The Structural Link Between the “Comfort Women” and Sakhalin Lawsuits — Postwar Compensation Interests and Massive Financial Outflows from Japan
An examination of the structural link between the Sakhalin Korean repatriation issue, postwar compensation lawsuits, and the comfort women controversy. This analysis explores political networks, legal strategies, and the large-scale financial outflows from Japan associated with postwar compensation claims.
2019-01-04
It is said that Mr. Takagi was at the time a legal advisor to the former Socialist Party and maintained his law office in the same tenant building that housed Ms. Takako Doi’s office.
The following is a continuation of the previous chapter.
*Sections between *~* are mine.
“Comfort women” and “Sakhalin” share a common structure.
Otaka.
As a result, the Japanese government spent more than eight billion yen from the national treasury on the issue of repatriating Koreans remaining in Sakhalin.
Moreover, this “Sakhalin support fund” is still being paid, with approximately one hundred million yen budgeted even last year.
*This is a fact that, like myself, most Japanese citizens are likely learning for the first time*
Then, two years after the “Sakhalin lawsuits” concluded, comfort women lawsuits suddenly began in 1991.
With the establishment of the Murayama Cabinet, the “Asian Women’s Fund” launched in 1995 disbursed approximately 4.8 billion yen from the national treasury until its dissolution in 2007.
In any case, enormous sums of money moved in both the Sakhalin lawsuits and the comfort women issue.
Behind this series of lawsuits lies the weakening and collapse of the former Soviet Union, which had been a financial source for left-wing forces such as the former Socialist Party.
Having lost Soviet support, they likely seized upon the “postwar compensation” scheme as a vested interest and devised a way to extract money from Japan.
In other words, the comfort women issue may have been prepared as the next method by those involved in the Sakhalin lawsuits to extract postwar compensation from the Japanese government.
The comfort women issue shares structural continuity with the Sakhalin issue, and it can be said that Mr. Yoshida was conveniently used by those flocking to postwar compensation interests.
After the Soviet Union established effective control over Sakhalin, many Koreans were forced to remain there.
To fabricate this as the responsibility of the Japanese government, Mr.
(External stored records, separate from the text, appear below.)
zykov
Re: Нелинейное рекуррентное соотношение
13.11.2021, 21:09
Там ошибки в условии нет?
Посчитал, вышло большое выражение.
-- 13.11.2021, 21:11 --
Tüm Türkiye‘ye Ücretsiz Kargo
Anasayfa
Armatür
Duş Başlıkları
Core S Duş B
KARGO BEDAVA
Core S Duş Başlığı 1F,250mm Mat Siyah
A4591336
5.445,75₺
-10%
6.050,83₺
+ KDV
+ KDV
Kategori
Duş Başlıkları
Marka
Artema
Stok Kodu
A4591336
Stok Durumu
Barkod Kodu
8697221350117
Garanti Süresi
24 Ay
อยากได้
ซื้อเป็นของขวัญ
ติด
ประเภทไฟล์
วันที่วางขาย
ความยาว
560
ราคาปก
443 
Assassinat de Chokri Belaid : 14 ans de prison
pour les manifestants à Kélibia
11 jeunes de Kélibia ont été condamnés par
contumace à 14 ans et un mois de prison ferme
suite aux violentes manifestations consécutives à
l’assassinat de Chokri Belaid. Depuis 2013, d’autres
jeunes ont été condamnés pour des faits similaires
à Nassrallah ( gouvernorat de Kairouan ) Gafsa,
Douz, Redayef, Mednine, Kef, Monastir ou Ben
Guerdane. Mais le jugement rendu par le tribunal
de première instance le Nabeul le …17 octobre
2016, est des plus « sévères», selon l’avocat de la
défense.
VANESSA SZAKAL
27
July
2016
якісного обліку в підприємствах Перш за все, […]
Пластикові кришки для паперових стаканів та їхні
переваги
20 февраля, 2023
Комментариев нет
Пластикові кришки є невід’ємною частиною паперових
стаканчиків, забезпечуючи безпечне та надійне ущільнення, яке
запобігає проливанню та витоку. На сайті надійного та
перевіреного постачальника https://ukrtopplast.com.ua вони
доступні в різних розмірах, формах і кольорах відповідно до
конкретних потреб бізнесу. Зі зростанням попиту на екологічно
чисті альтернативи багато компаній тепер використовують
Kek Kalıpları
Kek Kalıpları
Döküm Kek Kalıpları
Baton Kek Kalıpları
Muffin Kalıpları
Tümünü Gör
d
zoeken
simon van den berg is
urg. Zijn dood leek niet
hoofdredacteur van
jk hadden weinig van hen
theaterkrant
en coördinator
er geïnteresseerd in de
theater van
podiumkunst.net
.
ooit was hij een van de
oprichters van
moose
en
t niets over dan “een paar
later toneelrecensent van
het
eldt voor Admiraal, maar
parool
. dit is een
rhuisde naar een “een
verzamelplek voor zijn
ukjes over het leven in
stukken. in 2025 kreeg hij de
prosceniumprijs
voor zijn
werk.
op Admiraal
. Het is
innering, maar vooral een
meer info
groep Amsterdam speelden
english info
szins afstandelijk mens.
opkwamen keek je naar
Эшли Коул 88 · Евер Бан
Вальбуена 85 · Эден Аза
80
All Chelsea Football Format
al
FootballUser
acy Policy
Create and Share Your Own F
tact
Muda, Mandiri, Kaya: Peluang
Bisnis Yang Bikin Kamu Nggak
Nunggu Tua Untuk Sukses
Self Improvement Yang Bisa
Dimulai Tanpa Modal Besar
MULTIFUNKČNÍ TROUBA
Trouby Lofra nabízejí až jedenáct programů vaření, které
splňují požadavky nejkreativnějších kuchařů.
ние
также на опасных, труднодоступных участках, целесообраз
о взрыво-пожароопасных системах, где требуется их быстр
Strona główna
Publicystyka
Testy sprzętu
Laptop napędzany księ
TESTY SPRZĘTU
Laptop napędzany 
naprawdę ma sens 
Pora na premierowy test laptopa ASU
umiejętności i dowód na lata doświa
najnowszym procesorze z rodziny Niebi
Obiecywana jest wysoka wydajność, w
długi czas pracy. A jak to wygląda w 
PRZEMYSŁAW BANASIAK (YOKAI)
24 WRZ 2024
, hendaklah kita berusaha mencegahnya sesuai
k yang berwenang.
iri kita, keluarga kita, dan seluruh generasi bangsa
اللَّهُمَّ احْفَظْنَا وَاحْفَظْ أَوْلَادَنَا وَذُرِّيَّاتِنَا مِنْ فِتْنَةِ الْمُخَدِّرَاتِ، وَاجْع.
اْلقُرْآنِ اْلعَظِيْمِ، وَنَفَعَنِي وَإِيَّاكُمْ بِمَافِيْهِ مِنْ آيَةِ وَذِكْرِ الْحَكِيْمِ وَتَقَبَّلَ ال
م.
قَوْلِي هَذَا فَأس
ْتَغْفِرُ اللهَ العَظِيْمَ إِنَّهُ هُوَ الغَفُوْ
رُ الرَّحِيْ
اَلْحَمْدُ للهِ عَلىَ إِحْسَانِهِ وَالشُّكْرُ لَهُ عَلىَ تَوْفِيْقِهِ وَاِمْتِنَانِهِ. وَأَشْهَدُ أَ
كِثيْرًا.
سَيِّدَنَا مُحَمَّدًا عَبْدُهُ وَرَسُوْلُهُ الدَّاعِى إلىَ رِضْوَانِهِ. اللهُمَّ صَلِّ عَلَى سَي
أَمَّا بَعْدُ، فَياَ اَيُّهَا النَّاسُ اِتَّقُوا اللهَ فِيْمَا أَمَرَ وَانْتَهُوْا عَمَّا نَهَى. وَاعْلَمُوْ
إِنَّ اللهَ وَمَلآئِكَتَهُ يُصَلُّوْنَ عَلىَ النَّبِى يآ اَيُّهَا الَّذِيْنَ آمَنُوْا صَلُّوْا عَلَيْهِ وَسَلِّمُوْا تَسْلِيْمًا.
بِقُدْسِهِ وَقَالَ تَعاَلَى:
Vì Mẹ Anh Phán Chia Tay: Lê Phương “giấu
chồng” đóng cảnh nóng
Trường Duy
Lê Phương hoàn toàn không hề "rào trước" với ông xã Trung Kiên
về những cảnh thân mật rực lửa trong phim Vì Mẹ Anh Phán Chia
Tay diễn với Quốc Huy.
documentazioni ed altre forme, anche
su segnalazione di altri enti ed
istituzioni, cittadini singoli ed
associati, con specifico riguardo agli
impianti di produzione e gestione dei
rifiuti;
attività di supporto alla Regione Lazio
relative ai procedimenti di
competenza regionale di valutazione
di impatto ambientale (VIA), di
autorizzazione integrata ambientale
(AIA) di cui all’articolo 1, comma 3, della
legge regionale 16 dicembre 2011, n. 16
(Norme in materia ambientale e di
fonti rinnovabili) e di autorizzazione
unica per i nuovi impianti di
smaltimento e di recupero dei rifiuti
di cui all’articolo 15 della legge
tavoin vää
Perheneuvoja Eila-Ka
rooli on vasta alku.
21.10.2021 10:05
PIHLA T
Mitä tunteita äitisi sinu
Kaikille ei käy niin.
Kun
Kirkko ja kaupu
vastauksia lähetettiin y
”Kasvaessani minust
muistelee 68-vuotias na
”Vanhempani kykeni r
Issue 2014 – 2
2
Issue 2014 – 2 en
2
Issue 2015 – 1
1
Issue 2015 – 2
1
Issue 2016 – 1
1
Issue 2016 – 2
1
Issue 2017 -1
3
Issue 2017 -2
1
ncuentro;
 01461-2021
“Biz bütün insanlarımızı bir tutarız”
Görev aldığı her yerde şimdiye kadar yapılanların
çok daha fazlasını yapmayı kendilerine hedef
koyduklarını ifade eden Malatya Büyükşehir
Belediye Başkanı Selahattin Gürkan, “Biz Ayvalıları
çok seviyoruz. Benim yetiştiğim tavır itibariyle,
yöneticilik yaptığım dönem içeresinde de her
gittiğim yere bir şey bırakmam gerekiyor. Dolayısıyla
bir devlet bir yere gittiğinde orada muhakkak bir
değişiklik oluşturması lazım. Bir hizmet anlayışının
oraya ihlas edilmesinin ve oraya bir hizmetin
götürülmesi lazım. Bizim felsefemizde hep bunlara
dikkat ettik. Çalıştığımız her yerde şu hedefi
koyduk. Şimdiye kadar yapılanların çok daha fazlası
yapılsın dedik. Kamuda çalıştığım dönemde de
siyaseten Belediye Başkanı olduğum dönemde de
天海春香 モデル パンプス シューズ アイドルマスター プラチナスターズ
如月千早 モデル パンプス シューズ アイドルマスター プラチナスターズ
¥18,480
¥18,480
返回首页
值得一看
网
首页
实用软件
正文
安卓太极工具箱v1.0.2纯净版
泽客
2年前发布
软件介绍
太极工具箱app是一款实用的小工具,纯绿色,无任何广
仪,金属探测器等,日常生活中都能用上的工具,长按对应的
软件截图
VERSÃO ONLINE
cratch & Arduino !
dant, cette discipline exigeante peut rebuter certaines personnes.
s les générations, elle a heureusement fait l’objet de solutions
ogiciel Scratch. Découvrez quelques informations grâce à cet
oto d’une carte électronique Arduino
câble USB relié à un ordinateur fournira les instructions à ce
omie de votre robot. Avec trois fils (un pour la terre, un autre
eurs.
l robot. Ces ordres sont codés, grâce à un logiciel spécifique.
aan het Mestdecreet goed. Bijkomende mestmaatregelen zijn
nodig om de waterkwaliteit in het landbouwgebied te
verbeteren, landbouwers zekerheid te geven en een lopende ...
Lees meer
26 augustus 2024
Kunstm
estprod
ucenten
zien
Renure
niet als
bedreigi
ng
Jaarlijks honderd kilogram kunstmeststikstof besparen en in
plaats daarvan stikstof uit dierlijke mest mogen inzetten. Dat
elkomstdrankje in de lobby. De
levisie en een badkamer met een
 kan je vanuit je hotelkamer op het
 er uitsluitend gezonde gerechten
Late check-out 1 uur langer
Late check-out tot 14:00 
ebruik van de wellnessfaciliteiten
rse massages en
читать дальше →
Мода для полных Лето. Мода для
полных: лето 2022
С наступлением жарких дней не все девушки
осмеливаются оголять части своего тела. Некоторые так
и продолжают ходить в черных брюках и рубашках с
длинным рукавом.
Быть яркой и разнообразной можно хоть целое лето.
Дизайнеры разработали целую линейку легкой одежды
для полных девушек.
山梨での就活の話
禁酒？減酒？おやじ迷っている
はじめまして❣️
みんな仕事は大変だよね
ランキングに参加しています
Takagi and others such as Professor Yasuaki Onuma (deceased, Professor Emeritus at the University of Tokyo), who established the Asian Women’s Fund, likely raised the issue using the concept of “forced mobilization.”
Takayama.
In reality, weren’t Koreans simply settlers who entered of their own accord.
Otaka.
Exactly.
Entering the 1990s, Socialist Party lawmakers persistently raised the issues of forced labor and comfort women in the Diet, attempting to turn them into problems by force.
This becomes clear at a glance if one reads the Diet records of the time.
According to Sawako Arai, author of “Why Couldn’t Koreans in Sakhalin Return?” (Sōshisha), Mr. Takagi was then a legal advisor to the former Socialist Party and maintained his office in the same tenant building as Ms. Takako Doi’s office.
Asahi’s retaliation.
Takayama.
Speaking of the 1990s, in 1991 Takashi Uemura, then a reporter for Asahi, interviewed former comfort woman Kim Hak-sun and wrote an article stating that during the Sino-Japanese War and World War II she had been taken to battlefields under the name “Women’s Volunteer Corps” and forced into prostitution for Japanese soldiers.
He reported that one such “Korean wartime comfort woman” was still alive in Seoul, prompting the Korean Council for the Women Drafted for Military Sexual Slavery by Japan to begin interviews.
Come to think of it, Uemura sued Yoshiko Sakurai for defamation after she claimed fabrication in his series of articles, but the Sapporo District Court dismissed Uemura’s claim.
In short, Uemura lost.
In 1992, Yoshimi Yoshiaki, professor emeritus at Chuo University, provided copies of documents on comfort women that he had viewed at the Defense Agency’s Defense Research Institute Library to Asahi reporter Tetsuro Tatsuno, and these were published as front-page articles.